Ma tutti, chi è sopravvissuto almeno (alla partita non al cenone), sono rimasti incantati da quei 7 minuti – 5 se togliamo il consulto Var – di apnea folle. A fine gara hanno goduto dell’effetto prodotto da quella formula che, non così casualmente, è il loro motto.

Infatti, insieme ai tre punti, il mantra è l’unica cosa che ha un criterio nella partita con la Roma. Perché la rimonta non ha alcun senso. È un’altalena tra cielo e terra che va a centocinquanta all’ora, che ti spara dalla depressione all’euforia in pochi istanti per poi risucchiarti nell’esatto opposto. A volte capita di farla la remuntada, altre di subirla. E ce ne sono di meravigliose, gloriose, impensabili: come quella del 21 dicembre 1957 – accaduta nella seconda divisione inglese, che non a caso è stata definita “la più grande rimonta della storia del calcio”, ma che meriterebbe un racconto a sé – quando il Charlton Athletic ribaltò il parziale di 1-5 contro l’Huddersfield per un definitivo 7-6. Oppure, quella più recente del Barcellona con il PSG in quella indimenticabile notte di Champions. Per rimanere a Torino, vale la pena fare due esempi con la stessa avversaria: Juventus-Fiorentina del 4 dicembre 1994 con la famosa leggiadra magia che presentò al mondo il talento deiforme di Alessandro Del Piero, oppure Fiorentina-Juventus del 20 ottobre 2013 quando Rossi, in collaborazione con Joaquin, ci fece la faccia viola rifilandoci tre pepite in una manciata di minuti per il definitivo 4-2 (eravamo 0-2).

 

Ancora la Treccani dice che l’incantesimo "in senso figurato indica anche uno stato di grande felicità, spesso frutto di illusioni destinate a cadere". E lo sa bene Luca Telese, che in preda ai movimenti del cuore – perché lui ama il calcio e infatti si esprime con una grazia che Dante lévate –, alle 19.49 di domenica 9 gennaio 2022 (la data è necessaria perché questo cinguettio è già storia) twitta: "Malgrado l’immancabile aiuto sul rigoretto, stavolta i gobbi se la prendono nder posto. Fa sempre piacere, a tutti quelli che amano il calcio. #RomaJuve"

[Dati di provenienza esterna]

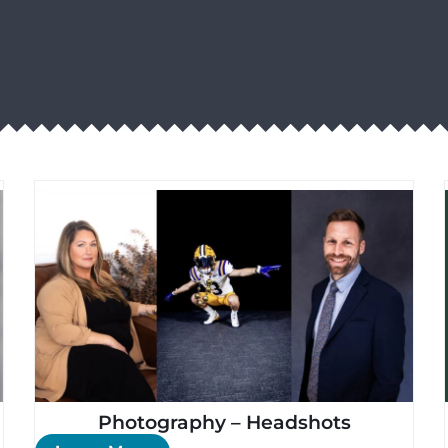
Photography – Headshots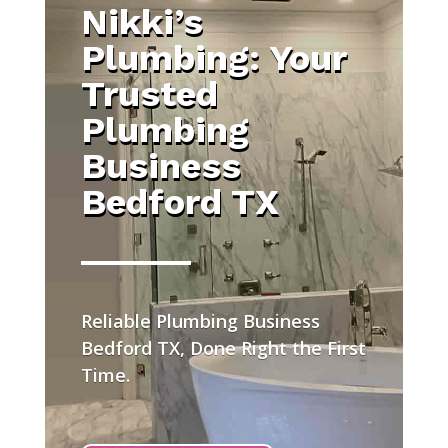
Nikki’s
Plumbing: Your
Trusted
Plumbing
Business
Bedford TX
Reliable Plumbing Business
Bedford TX, Done Right the First
Time.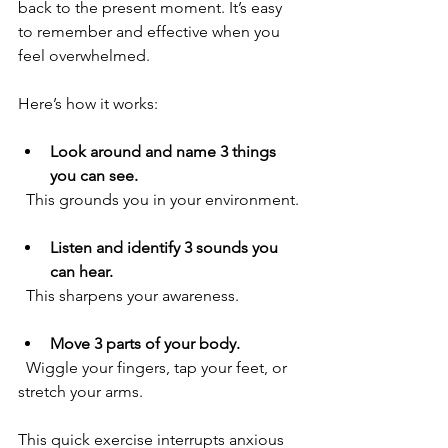
back to the present moment. It’s easy 
to remember and effective when you 
feel overwhelmed.
Here’s how it works:
Look around and name 3 things 
you can see.
  This grounds you in your environment.
Listen and identify 3 sounds you 
can hear.
  This sharpens your awareness.
Move 3 parts of your body.
  Wiggle your fingers, tap your feet, or 
stretch your arms.
This quick exercise interrupts anxious 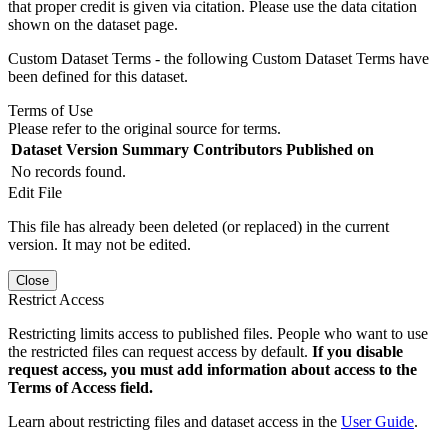
that proper credit is given via citation. Please use the data citation
shown on the dataset page.
Custom Dataset Terms - the following Custom Dataset Terms have
been defined for this dataset.
Terms of Use
Please refer to the original source for terms.
Dataset Version
Summary
Contributors
Published on
No records found.
Edit File
This file has already been deleted (or replaced) in the current
version. It may not be edited.
Close
Restrict Access
Restricting limits access to published files. People who want to use
the restricted files can request access by default.
If you disable
request access, you must add information about access to the
Terms of Access field.
Learn about restricting files and dataset access in the
User Guide
.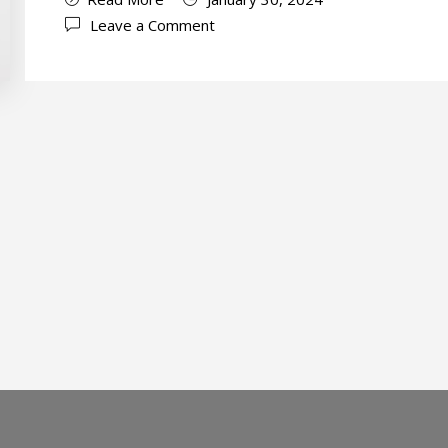
Leave a Comment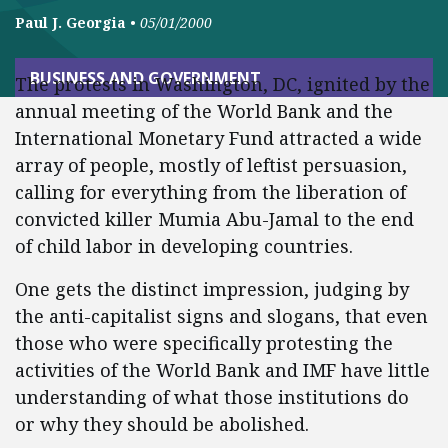
Paul J. Georgia
•
05/01/2000
BUSINESS AND GOVERNMENT
The protests in Washington, DC, ignited by the
annual meeting of the World Bank and the
International Monetary Fund attracted a wide
array of people, mostly of leftist persuasion,
calling for everything from the liberation of
convicted killer Mumia Abu-Jamal to the end
of child labor in developing countries.
One gets the distinct impression, judging by
the anti-capitalist signs and slogans, that even
those who were specifically protesting the
activities of the World Bank and IMF have little
understanding of what those institutions do
or why they should be abolished.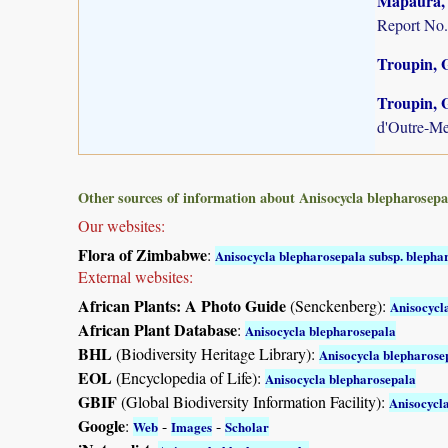
Mapaura, A
Report No.
Troupin, G
Troupin, G
d'Outre-Me
Other sources of information about Anisocycla blepharosepa
Our websites:
Flora of Zimbabwe
:
Anisocycla blepharosepala subsp. blepha
External websites:
African Plants: A Photo Guide
(Senckenberg):
Anisocycl
African Plant Database
:
Anisocycla blepharosepala
BHL
(Biodiversity Heritage Library):
Anisocycla blepharose
EOL
(Encyclopedia of Life):
Anisocycla blepharosepala
GBIF
(Global Biodiversity Information Facility):
Anisocycl
Google
:
-
-
Web
Images
Scholar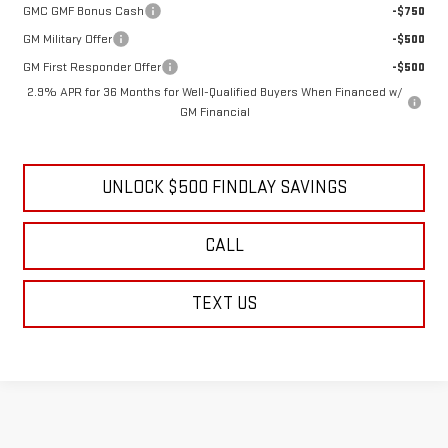
GMC GMF Bonus Cash
-$750
GM Military Offer
-$500
GM First Responder Offer
-$500
2.9% APR for 36 Months for Well-Qualified Buyers When Financed w/
GM Financial
UNLOCK $500 FINDLAY SAVINGS
CALL
TEXT US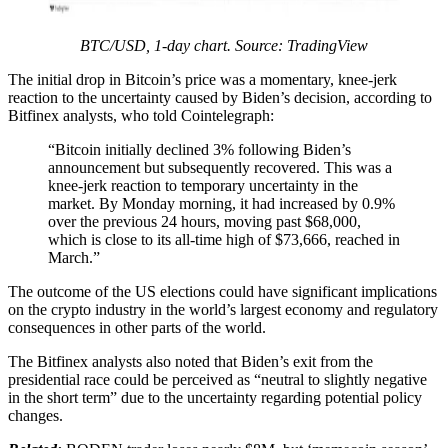
BTC/USD, 1-day chart. Source: TradingView
The initial drop in Bitcoin’s price was a momentary, knee-jerk
reaction to the uncertainty caused by Biden’s decision, according to
Bitfinex analysts, who told Cointelegraph:
“Bitcoin initially declined 3% following Biden’s
announcement but subsequently recovered. This was a
knee-jerk reaction to temporary uncertainty in the
market. By Monday morning, it had increased by 0.9%
over the previous 24 hours, moving past $68,000,
which is close to its all-time high of $73,666, reached in
March.”
The outcome of the US elections could have significant implications
on the crypto industry in the world’s largest economy and regulatory
consequences in other parts of the world.
The Bitfinex analysts also noted that Biden’s exit from the
presidential race could be perceived as “neutral to slightly negative
in the short term” due to the uncertainty regarding potential policy
changes.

Una profezia da Nostradamus de li Castelli insomma. Speriamo, per la sua salute, che Telese abbia spento il televisore al minuto 69.

Va detto anche che "in senso più ampio, si può chiamare incantesimo anche un qualsiasi trucco o artificio messo in atto per sedurre qualcuno". Negli ultimi due anni, a ogni partita vinta dalla Juve, si parla di svolta. E col fischio finale di quella di ieri, è certamente lecito sperare che, dopo una botta di adrenalina del genere, qualcosa cambierà nella testa dei nostri giocatori. La cosa importante è una: agli incantesimi, come alle rimonte, ci devi credere.   

I tifosi devono sperare che i giocatori non abbiano, come altre volte, sedotto con un artificio, seppur straordinario. In molti, anche a Torino, credevano e credono che la Juventus sia moribonda.

Nella Legenda Aurea, raccolta medievale di biografie agiografiche del XIII secolo, composta in latino dal frate domenicano Jacopo da Varazze, si trova scritto: "Facendo adunque Simone li suoi incantesimi sopra il morto, parve a coloro ch’erano d’intorno, che il morto menasse il capo".

Ecco, i bianconeri iniziano l’anno sperando di non fare la figura dei creduloni.